*Brief*.
All of the data is to be printed again exactly as it appears.
:: Material for this task ::
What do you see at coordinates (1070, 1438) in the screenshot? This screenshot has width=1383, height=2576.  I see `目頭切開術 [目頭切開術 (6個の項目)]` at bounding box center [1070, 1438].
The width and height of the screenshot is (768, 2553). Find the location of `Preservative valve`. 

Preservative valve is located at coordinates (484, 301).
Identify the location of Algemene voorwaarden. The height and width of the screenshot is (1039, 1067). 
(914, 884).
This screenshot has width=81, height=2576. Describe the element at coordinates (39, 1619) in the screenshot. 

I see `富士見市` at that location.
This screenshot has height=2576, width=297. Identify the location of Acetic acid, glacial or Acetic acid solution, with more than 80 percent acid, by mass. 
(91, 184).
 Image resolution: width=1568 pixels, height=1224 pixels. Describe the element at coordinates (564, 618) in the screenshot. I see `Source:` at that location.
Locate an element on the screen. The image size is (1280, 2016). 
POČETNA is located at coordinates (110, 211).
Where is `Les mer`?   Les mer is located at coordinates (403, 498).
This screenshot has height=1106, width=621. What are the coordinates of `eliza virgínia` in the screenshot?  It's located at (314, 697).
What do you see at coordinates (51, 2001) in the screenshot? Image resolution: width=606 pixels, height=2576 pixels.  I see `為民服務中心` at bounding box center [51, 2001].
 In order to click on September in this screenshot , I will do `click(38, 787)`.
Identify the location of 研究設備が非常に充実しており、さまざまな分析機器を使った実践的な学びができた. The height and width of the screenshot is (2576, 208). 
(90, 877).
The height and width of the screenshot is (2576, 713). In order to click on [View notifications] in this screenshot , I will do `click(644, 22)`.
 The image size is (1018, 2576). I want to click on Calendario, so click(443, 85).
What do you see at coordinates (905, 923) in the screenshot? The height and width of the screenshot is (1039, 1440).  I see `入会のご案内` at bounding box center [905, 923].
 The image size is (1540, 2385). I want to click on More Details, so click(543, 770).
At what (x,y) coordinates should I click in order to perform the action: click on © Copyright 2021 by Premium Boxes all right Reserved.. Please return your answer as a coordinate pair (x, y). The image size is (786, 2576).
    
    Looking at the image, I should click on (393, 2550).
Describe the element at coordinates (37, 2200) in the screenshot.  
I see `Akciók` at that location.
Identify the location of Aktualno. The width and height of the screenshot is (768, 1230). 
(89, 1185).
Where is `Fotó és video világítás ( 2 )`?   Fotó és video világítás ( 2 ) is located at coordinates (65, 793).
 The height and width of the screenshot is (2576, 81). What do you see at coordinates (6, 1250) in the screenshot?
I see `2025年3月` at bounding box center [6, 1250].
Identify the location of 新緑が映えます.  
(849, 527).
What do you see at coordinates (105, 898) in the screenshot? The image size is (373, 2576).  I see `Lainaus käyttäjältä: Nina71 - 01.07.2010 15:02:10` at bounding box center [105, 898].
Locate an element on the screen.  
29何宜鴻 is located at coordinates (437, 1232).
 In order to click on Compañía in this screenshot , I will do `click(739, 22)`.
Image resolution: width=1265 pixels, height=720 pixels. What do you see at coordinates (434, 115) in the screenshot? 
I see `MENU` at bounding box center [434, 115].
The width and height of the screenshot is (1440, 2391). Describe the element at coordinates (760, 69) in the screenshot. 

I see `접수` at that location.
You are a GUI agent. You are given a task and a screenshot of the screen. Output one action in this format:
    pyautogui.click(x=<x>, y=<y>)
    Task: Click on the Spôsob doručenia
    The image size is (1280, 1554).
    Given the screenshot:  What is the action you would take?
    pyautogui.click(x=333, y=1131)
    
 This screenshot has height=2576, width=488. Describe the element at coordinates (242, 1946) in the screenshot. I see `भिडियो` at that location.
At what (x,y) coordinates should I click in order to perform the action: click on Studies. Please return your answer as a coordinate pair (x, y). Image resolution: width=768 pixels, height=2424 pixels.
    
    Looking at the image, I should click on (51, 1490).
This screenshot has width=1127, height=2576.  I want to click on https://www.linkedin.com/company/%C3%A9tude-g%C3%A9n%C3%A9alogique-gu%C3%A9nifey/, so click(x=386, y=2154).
:::
*Answer below*.
What do you see at coordinates (1070, 1438) in the screenshot? This screenshot has width=1383, height=2576.  I see `目頭切開術 [目頭切開術 (6個の項目)]` at bounding box center [1070, 1438].
The width and height of the screenshot is (768, 2553). Find the location of `Preservative valve`. 

Preservative valve is located at coordinates (484, 301).
Identify the location of Algemene voorwaarden. The height and width of the screenshot is (1039, 1067). 
(914, 884).
This screenshot has width=81, height=2576. Describe the element at coordinates (39, 1619) in the screenshot. 

I see `富士見市` at that location.
This screenshot has height=2576, width=297. Identify the location of Acetic acid, glacial or Acetic acid solution, with more than 80 percent acid, by mass. 
(91, 184).
 Image resolution: width=1568 pixels, height=1224 pixels. Describe the element at coordinates (564, 618) in the screenshot. I see `Source:` at that location.
Locate an element on the screen. The image size is (1280, 2016). 
POČETNA is located at coordinates (110, 211).
Where is `Les mer`?   Les mer is located at coordinates (403, 498).
This screenshot has height=1106, width=621. What are the coordinates of `eliza virgínia` in the screenshot?  It's located at (314, 697).
What do you see at coordinates (51, 2001) in the screenshot? Image resolution: width=606 pixels, height=2576 pixels.  I see `為民服務中心` at bounding box center [51, 2001].
 In order to click on September in this screenshot , I will do `click(38, 787)`.
Identify the location of 研究設備が非常に充実しており、さまざまな分析機器を使った実践的な学びができた. The height and width of the screenshot is (2576, 208). 
(90, 877).
The height and width of the screenshot is (2576, 713). In order to click on [View notifications] in this screenshot , I will do `click(644, 22)`.
 The image size is (1018, 2576). I want to click on Calendario, so click(443, 85).
What do you see at coordinates (905, 923) in the screenshot? The height and width of the screenshot is (1039, 1440).  I see `入会のご案内` at bounding box center [905, 923].
 The image size is (1540, 2385). I want to click on More Details, so click(543, 770).
At what (x,y) coordinates should I click in order to perform the action: click on © Copyright 2021 by Premium Boxes all right Reserved.. Please return your answer as a coordinate pair (x, y). The image size is (786, 2576).
    
    Looking at the image, I should click on (393, 2550).
Describe the element at coordinates (37, 2200) in the screenshot.  
I see `Akciók` at that location.
Identify the location of Aktualno. The width and height of the screenshot is (768, 1230). 
(89, 1185).
Where is `Fotó és video világítás ( 2 )`?   Fotó és video világítás ( 2 ) is located at coordinates (65, 793).
 The height and width of the screenshot is (2576, 81). What do you see at coordinates (6, 1250) in the screenshot?
I see `2025年3月` at bounding box center [6, 1250].
Identify the location of 新緑が映えます.  
(849, 527).
What do you see at coordinates (105, 898) in the screenshot? The image size is (373, 2576).  I see `Lainaus käyttäjältä: Nina71 - 01.07.2010 15:02:10` at bounding box center [105, 898].
Locate an element on the screen.  
29何宜鴻 is located at coordinates (437, 1232).
 In order to click on Compañía in this screenshot , I will do `click(739, 22)`.
Image resolution: width=1265 pixels, height=720 pixels. What do you see at coordinates (434, 115) in the screenshot? 
I see `MENU` at bounding box center [434, 115].
The width and height of the screenshot is (1440, 2391). Describe the element at coordinates (760, 69) in the screenshot. 

I see `접수` at that location.
You are a GUI agent. You are given a task and a screenshot of the screen. Output one action in this format:
    pyautogui.click(x=<x>, y=<y>)
    Task: Click on the Spôsob doručenia
    The image size is (1280, 1554).
    Given the screenshot:  What is the action you would take?
    pyautogui.click(x=333, y=1131)
    
 This screenshot has height=2576, width=488. Describe the element at coordinates (242, 1946) in the screenshot. I see `भिडियो` at that location.
At what (x,y) coordinates should I click in order to perform the action: click on Studies. Please return your answer as a coordinate pair (x, y). Image resolution: width=768 pixels, height=2424 pixels.
    
    Looking at the image, I should click on (51, 1490).
This screenshot has width=1127, height=2576.  I want to click on https://www.linkedin.com/company/%C3%A9tude-g%C3%A9n%C3%A9alogique-gu%C3%A9nifey/, so click(x=386, y=2154).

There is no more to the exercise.